The digital world and the proliferation of channels have created an opportunity for PR to perform more cohesively across the organisation. From internal communications, reputation management, stakeholder engagement and sales enablement, the demand for collaboration and creativity across all business outputs is only increasing.
As a result, we’re seeing a real coming of age for B2B PR. More than ever, clients want to know how this can benefit the sales function.
B2B sales don’t come overnight
It’s important to acknowledge the B2B buying process when putting together a communications strategy. According to research by Professor John Dawes of the Ehrenberg-Bass Institute, only 5% of B2B buyers are in-market to buy right now. That means 95% of buyers are out of market and won’t buy for months or maybe even years. The chances are they’ve already got what you are selling, so you can’t make them go in-market at will.
It therefore makes no sense to direct all your marketing budget to generating leads for the 5% of customers that are ready to buy today. Instead, make it your purpose to more effectively influence the 95% of potential future customers who will generate future cash flow.
This is where B2B communications strategy comes in. Because success in the form of sales rarely happens overnight, there is more of a requirement to think long-term. How can you do this?
1 Go where your target audience is
The digital landscape provides more platforms and channels for brands to be visible across than ever before. That responsibility can feel overwhelming at times and as the saying goes, companies are now ‘needing to do more with less’. Successful B2B PR strategies rely on a focused approach that starts with understanding where your target audience most commonly resides. This will allow you to direct more of the marketing budget to the channels that are going to be most valuable to the organisation.
2 Stand out for the right reasons
To effectively target people that aren’t actively in the market now, brand awareness is super important if they are to remember you when they are in the market.

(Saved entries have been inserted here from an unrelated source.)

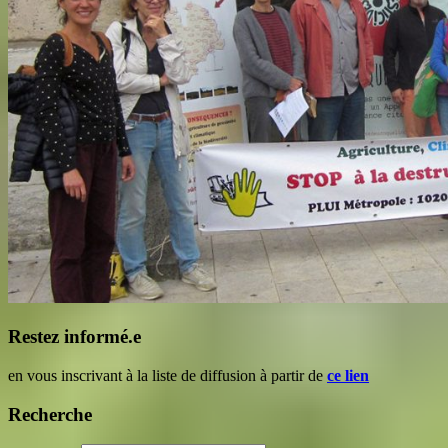
Restez informé.e
en vous inscrivant à la liste de diffusion à partir de
ce lien
Recherche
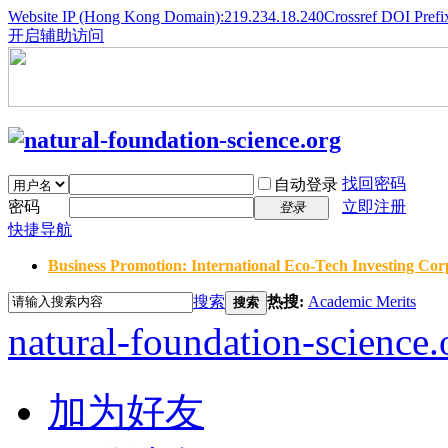
Website IP (Hong Kong Domain):219.234.18.240
Crossref DOI Prefi
开启辅助访问
找回密码
自动登录
密码
立即注册
登录
快捷导航
Business Promotion: International Eco-Tech Investing Corp
搜索
热搜:
Academic Merits
搜索
natural-foundation-science.
加为好友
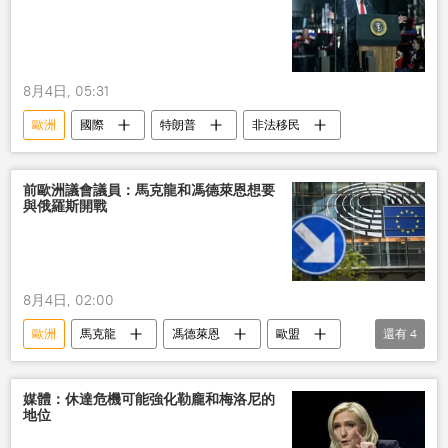
8月4日, 05:31
歐洲
國際
特朗普
非法移民
前歐洲議會議員：馬克龍和馮德萊恩想要
與俄羅斯開戰
8月4日, 02:00
歐洲
馬克龍
馮德萊恩
歐盟
還有
4
法國
戰爭
軍事
俄羅斯
媒體：休達危機可能強化勒龐和梅洛尼的
地位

This is less about timely press releases to announce your latest product updates and more about delivering a compelling message that resonates with your audience – and doing so on a consistent basis.
Therefore, it’s not just a case of being known, your ‘why’ needs to be heard louder than ever before, especially if you operate in a crowded marketplace. Your ‘why’ is what sets you apart from the competition.

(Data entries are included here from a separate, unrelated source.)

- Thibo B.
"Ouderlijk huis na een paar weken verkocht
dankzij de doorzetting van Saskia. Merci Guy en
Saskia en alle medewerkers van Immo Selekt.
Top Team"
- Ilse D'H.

Become a thought leader on the topics that reflect your ‘why’, provide your perspective and be an authoritative voice on the issues that matter to your target audience with a consistent and targeted content marketing strategy.
3 Earn third-party validation
This is a key component for building brand awareness and trust. It can take the form of a product reviews campaign or a case study approach. Letting a third party do all the talking for you provides credibility.

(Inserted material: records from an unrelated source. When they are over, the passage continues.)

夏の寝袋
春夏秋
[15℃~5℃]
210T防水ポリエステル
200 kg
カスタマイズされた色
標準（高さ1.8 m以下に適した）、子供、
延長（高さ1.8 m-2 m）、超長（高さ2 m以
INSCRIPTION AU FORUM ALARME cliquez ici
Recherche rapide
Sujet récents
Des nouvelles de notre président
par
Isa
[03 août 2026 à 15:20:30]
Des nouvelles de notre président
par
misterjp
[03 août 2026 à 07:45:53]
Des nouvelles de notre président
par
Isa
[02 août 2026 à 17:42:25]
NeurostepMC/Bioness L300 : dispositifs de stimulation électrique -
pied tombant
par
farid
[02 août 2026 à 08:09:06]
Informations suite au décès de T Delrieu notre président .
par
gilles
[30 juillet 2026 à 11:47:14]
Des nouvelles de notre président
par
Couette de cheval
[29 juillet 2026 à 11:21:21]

This strategy is so effective for building trust that Google is also getting in on the act. It now puts the focus on useful and relevant content from third parties rather than from brands themselves. As a result, brands are finding that news articles appear top in search results rather than their own website content. This further emphasises the importance of a content marketing strategy.
4 Reflect your audience’s vision
To be relevant today, an organisation needs to demonstrate that it understands – and acts upon – the same issues and concerns as its audience.
The greatest example of this is the rise of environmental, social and governance (ESG) communications in the B2B sector, a broadening of the focus on the environment against the backdrop of the social justice movement. It centres on the belief that organisations can no longer ignore their own accountability and requires total transparency in delivering on their ESG values and vision.
As a result, ESG is increasingly becoming the centre of an organisation’s communications. Failure to be transparent and communicate creates an assumption that the organisation is failing to act at all; this can result in lost leads.